Which of the following statement(s) is(are) TRUE about fluoroquinolone drugs?

• A. They contain quinolone ring(s)
• B. They inhibit RNA polymerase
• C. They bind to bacterial topoisomerase
• D. They bind to 23S rRNA within the 50S ribosome subunit

Hint:

Fluoroquinolones are DNA synthesis inhibitors, not protein or RNA synthesis inhibitors.
Remember the distinction: Rifampicin targets RNA polymerase; macrolides target ribosomes; fluoroquinolones target topoisomerases.
The presence of a fluorine atom in their structure enhances antibacterial activity and pharmacokinetics.

Answer 1

The Correct Option is A, C

Step 1: Fluoroquinolones are synthetic broad-spectrum antibiotics that contain a quinolone ring structure.

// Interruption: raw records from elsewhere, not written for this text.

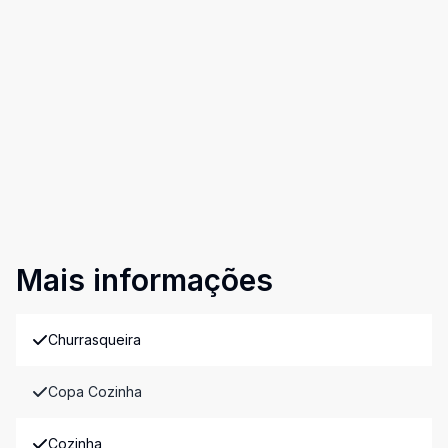
Mais informações
Churrasqueira
Copa Cozinha
Cozinha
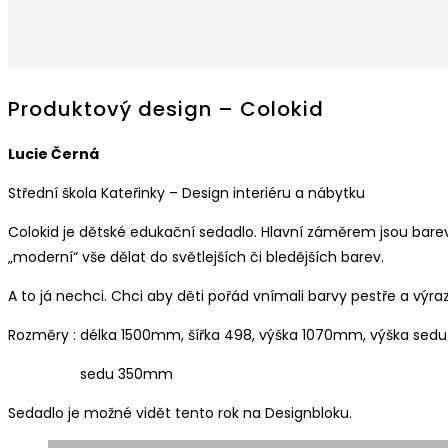
Produktový design – Colokid
Lucie Černá
Střední škola Kateřinky – Design interiéru a nábytku
Colokid je dětské edukační sedadlo. Hlavní záměrem jsou barevn
„moderní“ vše dělat do světlejších či bledějších barev.
A to já nechci. Chci aby děti pořád vnímali barvy pestře a výr
Rozměry : délka 1500mm, šířka 498, výška 1070mm, výška se
sedu 350mm
Sedadlo je možné vidět tento rok na Designbloku.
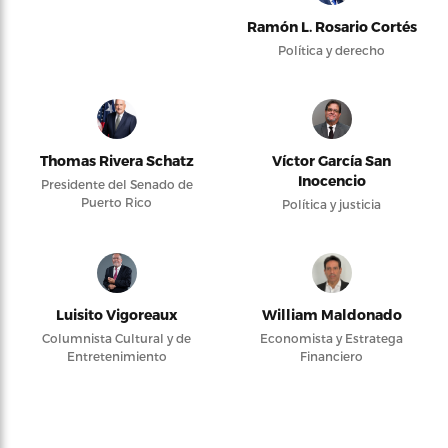
Ramón L. Rosario Cortés
Política y derecho
Thomas Rivera Schatz
Víctor García San
Inocencio
Presidente del Senado de
Puerto Rico
Política y justicia
Luisito Vigoreaux
William Maldonado
Columnista Cultural y de
Economista y Estratega
Entretenimiento
Financiero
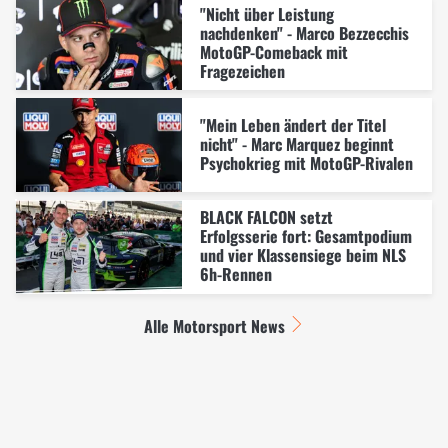
"Nicht über Leistung
nachdenken" - Marco Bezzecchis
MotoGP-Comeback mit
Fragezeichen
"Mein Leben ändert der Titel
nicht" - Marc Marquez beginnt
Psychokrieg mit MotoGP-Rivalen
BLACK FALCON setzt
Erfolgsserie fort: Gesamtpodium
und vier Klassensiege beim NLS
6h-Rennen
Alle Motorsport News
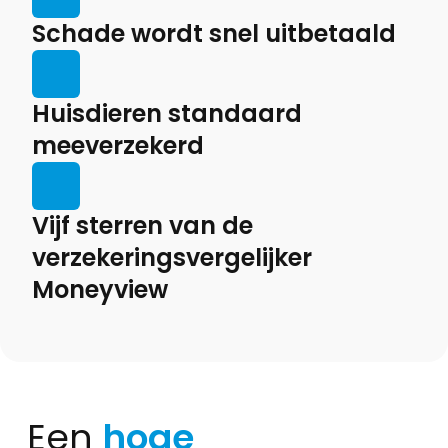
Schade wordt snel uitbetaald
Huisdieren standaard
meeverzekerd
Vijf sterren van de
verzekeringsvergelijker
Moneyview
Een
hoge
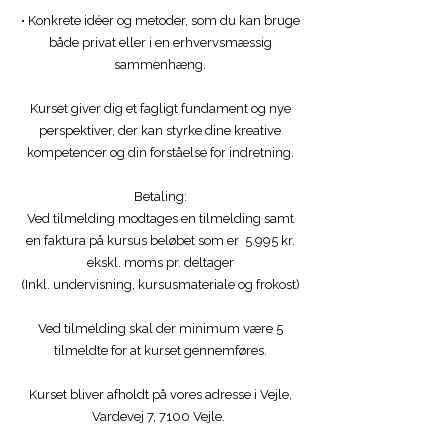
• Konkrete idéer og metoder, som du kan bruge
både privat eller i en erhvervsmæssig
sammenhæng.
Kurset giver dig et fagligt fundament og nye
perspektiver, der kan styrke dine kreative
kompetencer og din forståelse for indretning.
Betaling:
Ved tilmelding modtages en tilmelding samt
en faktura på kursus beløbet som er 5.995 kr.
ekskl. moms pr. deltager
(Inkl. undervisning, kursusmateriale og frokost)
Ved tilmelding skal der minimum være 5
tilmeldte for at kurset gennemføres.
Kurset bliver afholdt på vores adresse i Vejle,
Vardevej 7, 7100 Vejle.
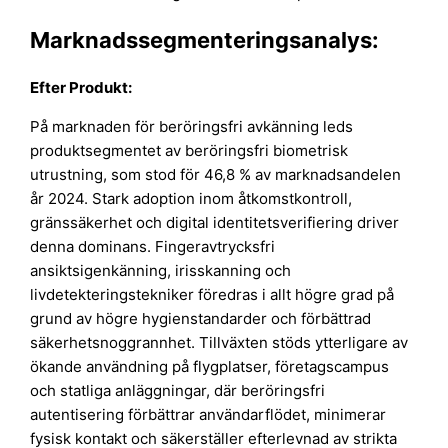
Marknadssegmenteringsanalys:
Efter Produkt:
På marknaden för beröringsfri avkänning leds
produktsegmentet av beröringsfri biometrisk
utrustning, som stod för 46,8 % av marknadsandelen
år 2024. Stark adoption inom åtkomstkontroll,
gränssäkerhet och digital identitetsverifiering driver
denna dominans. Fingeravtrycksfri
ansiktsigenkänning, irisskanning och
livdetekteringstekniker föredras i allt högre grad på
grund av högre hygienstandarder och förbättrad
säkerhetsnoggrannhet. Tillväxten stöds ytterligare av
ökande användning på flygplatser, företagscampus
och statliga anläggningar, där beröringsfri
autentisering förbättrar användarflödet, minimerar
fysisk kontakt och säkerställer efterlevnad av strikta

This is their defining chemical feature (so option A is correct).
Step 2: They act by inhibiting bacterial DNA gyrase (topoisomerase II) and topoisomerase IV, which are enzymes crucial for DNA replication and transcription (so option C is correct).
Step 3: They do not inhibit RNA polymerase; this mechanism is characteristic of rifampicin, not fluoroquinolones (so option B is incorrect).
Step 4: They do not target ribosomes or rRNA. Binding to 23S rRNA of the 50S ribosomal subunit is the mechanism of macrolides (e.g., erythromycin), not fluoroquinolones (so option D is incorrect).
\(\therefore\) The correct statements are (A) and (C).